In this truly candid autobiography, we learn that Walter Koenig's grandfather's surname was originally Koenigsberg, and that the family were Russian Jews who from Vilna, Lithuania. (Where they were hated as both Russians and as Jews by the local Lithuanian populace). Like so many immigrants who came to the USA in the late 1800's, grandfather Koenigsberg had his name shorted at the immigration desk. His son, Isadore Koenig (Walter's father), worked for RCA in the 1930's and, because he spoke several languages, was sent to Europe as their representative in the 1930's. Walter describes a hair-raising childhood scene in a German train station, where his father lies through his teeth in order to pass for a visiting German-American in a land where Jews are already being forced to wear yellow stars. The ruse works, and the German officer encourages Herr Koenig to remain in Germany where "great things are happening in the fatherland." No thanks.

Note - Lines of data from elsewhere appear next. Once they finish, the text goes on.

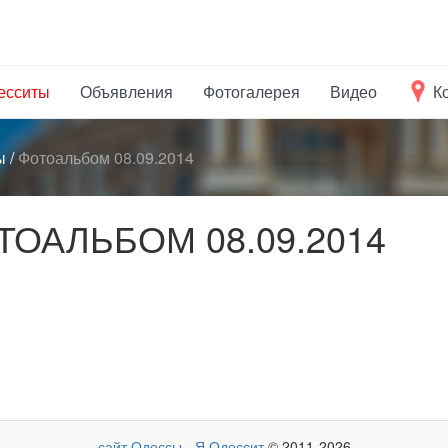
есситы
Объявления
Фотогалерея
Видео
К
ы
/
Фотоальбом 08.09.2014
ОАЛЬБОМ 08.09.2014
сайт Одессы - Я Одессит
© 2011-2026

Back in the USA, the Koenigs are suspected of being Communists during the McCarthy era, both because they are of Russian background, and because Walter's father is a member of the Labor Party and reads the Daily Worker. The fact that the Rosenbergs -- an American Jewish couple accused of spying for the Communists in the 1950's -- were actually executed as traitors by the American govenment does not exactly make Walter feel secure about his identity. Is it any wonder he turned out to be, in his own words, such a neurotic?

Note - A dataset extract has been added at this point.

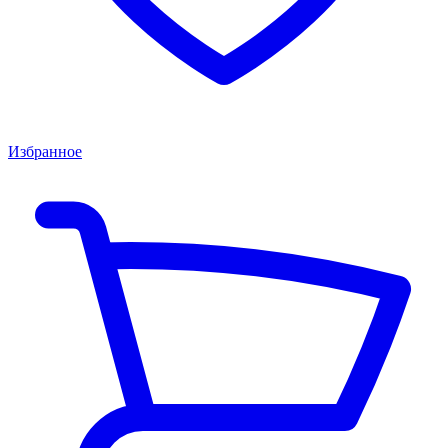
Избранное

His acting career seems to have happened almost by accident, based, in part, on the encouragement of a kind school teacher who saw potential in an unpopular child with low self esteem. Walter came up through the ranks like most actors, and eventually got the part of Chekov because of another Russian character he had previously played.

At the Trek audition, he played Chekov as a more serious character, but Roddenberry asked him to do it again in a comic mode -- which he did, and got the part. However, Koenig never felt that Chekov was given much depth beyond cliches about how the Russians claimed to have invented everything (a joke on real-life historical revisionism in the USSR), and doesn't feel that the character really came into his own until the Star Trek IV movie. Walter also points out a really major continuity blooper regarding Chekov: that Khan in Star Trek II recognizes Chekov from the "Space Seed" episode -- but that aired in the first season, and Chekov did not come onto the Enterprise until the next season! Prudently, Walter did not point this out to the producer, lest his character get written out of the scene.

One mystery that Koenig didn't clear up in this book is -- exactly where did he get the accent he used for Chekov? Over the years, quite a few critics have said it's not really an authentic Russian accent. And yet, his family were Russians -- er, that is, Russian Jews from Lithuania, which is not the same thing as a Russian from Moscow. Was his "Russian" accent based on a local dialect from his family background (where some Yiddish would have been thrown in also)? He doesn't say.

The Trek parts of the book didn't provide much new (to me, at least) info, but did give some interesting perspectives on anecdotes I had heard before. One disappointment was that he didn't go into much detail about his post-Trek part as the psi-cop, Bester, on Babylon 5. It would have been nice to hear more about how he developed this character, and what it was like on the B5 set, etc., especially since Walter felt that the Bester character had more depth than Chekov. However, since Warped Factors is basically a Trek book, maybe he is holding out on the Bester character for a more in-depth discussion in a future B5 book? I guess we'll just have to wait and see. Meanwhile, this book is a good read -- even if it is a bit neurotic.